Electronic game, also called computer game or video game, any interactive game operated by computer circuitry. The machines, or “platforms,” on which electronic games are played include general-purpose shared and personal computers, arcade consoles, video consoles connected to home television sets, handheld game machines, mobile devices such as cellular phones, and server-based networks. The term video game can be used to represent the totality of these formats, or it can refer more specifically only to games played on devices with video displays: television and arcade consoles.The idea of playing games on computers is almost as old as the computer itself. Initially, the payoffs expected from this activity were closely related to the study of computation. For example, the mathematician and engineer Claude Shannon proposed in 1950 that computers could be programmed to play chess, and he questioned whether this would mean that a computer could think. Shannon’s proposal stimulated decades of research on chess- and checkers-playing programs, generally by computer scientists working in the field of artificial intelligence.

Many computer games grew out of university and industrial computer laboratories. Several historically important games functioned originally as technology demonstrations, after having been developed as “after hours” amusements by students and technical staff. For example, in 1958 William A. Higinbotham of the Brookhaven National Laboratory in New York used an analog computer, control boxes, and an oscilloscope to create Tennis for Two as part of a public display for visitors to the laboratory. Only a few years later Steve Russell, Alan Kotok, J. Martin Graetz, and others created Spacewar! (1962) at the Massachusetts Institute of Technology (MIT). This game began as a demonstration  สล็อต program to show off the PDP-1 (Programmed Data Processor-1) minicomputer donated by Digital Equipment Corporation (DEC) to MIT and the new Precision CRT Display Type 30 attached to it. This new technology appealed to the “hacker” culture of the Tech Model Railroad Club on campus, and its authors were members of this group. They wrote software and built control boxes that gave players the ability to move spaceships about on accurate star maps, maneuvering and firing space torpedoes at each other. Spacewar! was distinctly a product of MIT computing.

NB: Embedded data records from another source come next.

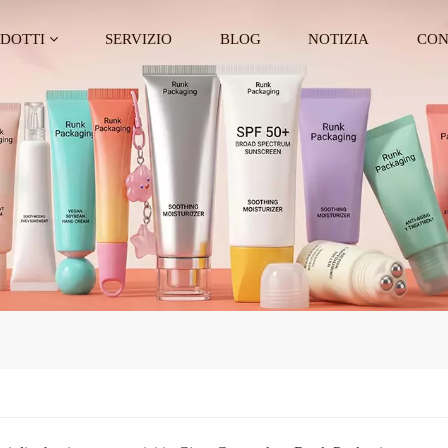
DOTTI
SERVIZIO
BLOG
NOTIZIA
CON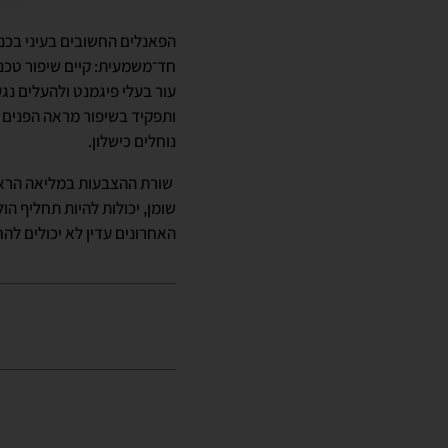
הפאנלים החשובים בעיני בכנס
חד־משמעית: קיים שיפור טכנו
עור בעלי פיגמנט ולהעלים נגע
ותפקיד בשיפור מראה הפנים לכ
נוחלים כישלון.
שורת ההצבעות במליאה הראת
שומן, יכולות להיות תחליף הו
האחרונים עדין לא יכולים להח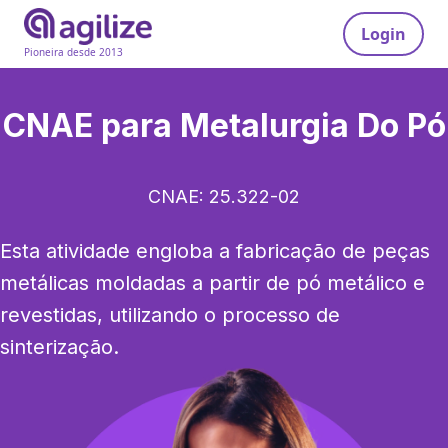
Login
Pioneira desde 2013
CNAE para
Metalurgia Do Pó
CNAE:
25.322-02
Esta atividade engloba a fabricação de peças 
metálicas moldadas a partir de pó metálico e 
revestidas, utilizando o processo de 
sinterização.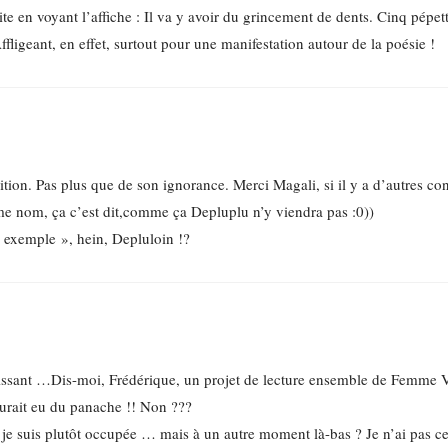
te en voyant l’affiche : Il va y avoir du grincement de dents. Cinq pépet
ffligeant, en effet, surtout pour une manifestation autour de la poésie !
ition. Pas plus que de son ignorance. Merci Magali, si il y a d’autres con
me nom, ça c’est dit,comme ça Depluplu n’y viendra pas :0))
e exemple », hein, Depluloin !?
ouissant …Dis-moi, Frédérique, un projet de lecture ensemble de Femme
it eu du panache !! Non ???
 je suis plutôt occupée … mais à un autre moment là-bas ? Je n’ai pas c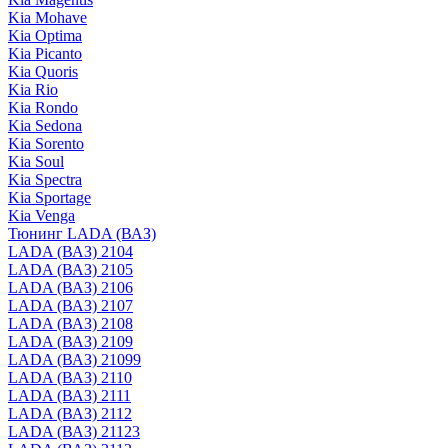
Kia Mohave
Kia Optima
Kia Picanto
Kia Quoris
Kia Rio
Kia Rondo
Kia Sedona
Kia Sorento
Kia Soul
Kia Spectra
Kia Sportage
Kia Venga
Тюнинг LADA (ВАЗ)
LADA (ВАЗ) 2104
LADA (ВАЗ) 2105
LADA (ВАЗ) 2106
LADA (ВАЗ) 2107
LADA (ВАЗ) 2108
LADA (ВАЗ) 2109
LADA (ВАЗ) 21099
LADA (ВАЗ) 2110
LADA (ВАЗ) 2111
LADA (ВАЗ) 2112
LADA (ВАЗ) 21123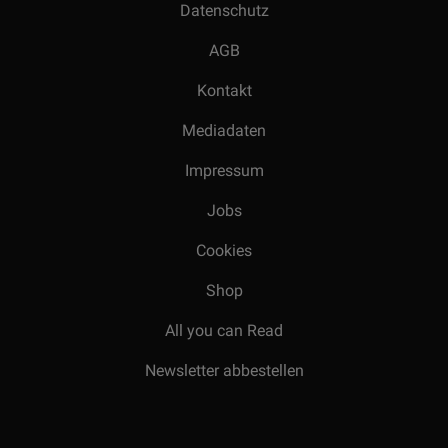
Datenschutz
AGB
Kontakt
Mediadaten
Impressum
Jobs
Cookies
Shop
All you can Read
Newsletter abbestellen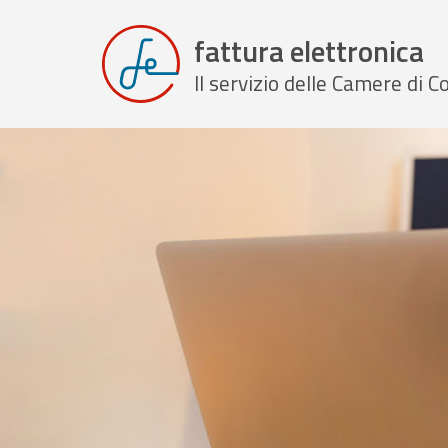
fattura elettronica
Il servizio delle Camere di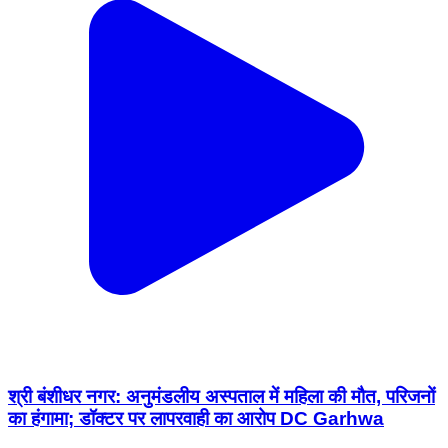
श्री बंशीधर नगर: अनुमंडलीय अस्पताल में महिला की मौत, परिजनों
का हंगामा; डॉक्टर पर लापरवाही का आरोप DC Garhwa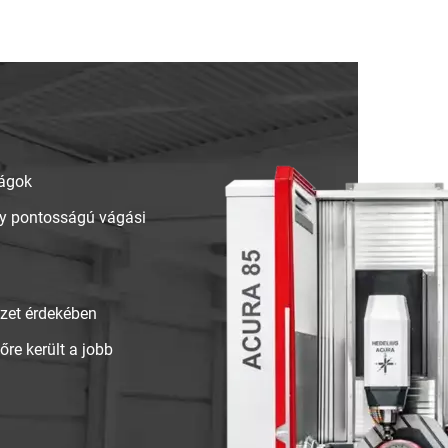
ságok
agy pontosságú vágási
ezet érdekében
őre került a jobb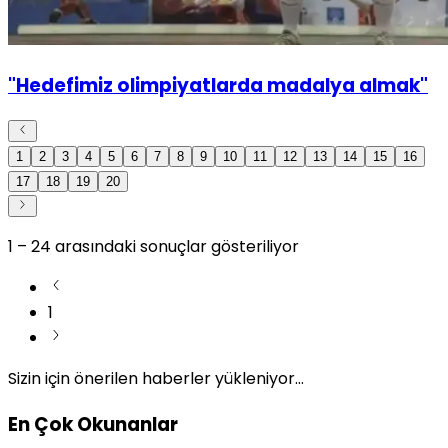
"Hedefimiz olimpiyatlarda madalya almak"
1
2
3
4
5
6
7
8
9
10
11
12
13
14
15
16
17
18
19
20
1
–
24
arasındaki sonuçlar gösteriliyor
1
Sizin için önerilen haberler yükleniyor...
En Çok Okunanlar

The widespread adoption of the PDP line of minicomputers on other campuses and laboratories in the 1960s and ’70s made Spacewar! a ubiquitous part of computing culture. One such institution was the University of Utah, home of a strong program in computer graphics and an electrical engineering student named Nolan Bushnell. After graduating in 1968, Bushnell moved to Silicon Valley to work for the Ampex Corporation. Bushnell had worked at an amusement park during college and after playing Spacewar! he dreamed of filling entertainment arcades with such electronic games. Together with one of his coworkers at Ampex, Ted Dabney, Bushnell designed Computer Space (1971), a coin-operated version of Spacewar! set in a wildly futuristic arcade cabinet. Although the game—manufactured and marketed by Nutting Associates, a vendor of coin-operated arcades—was a commercial failure, it established a standard design and general technical configuration for arcade consoles.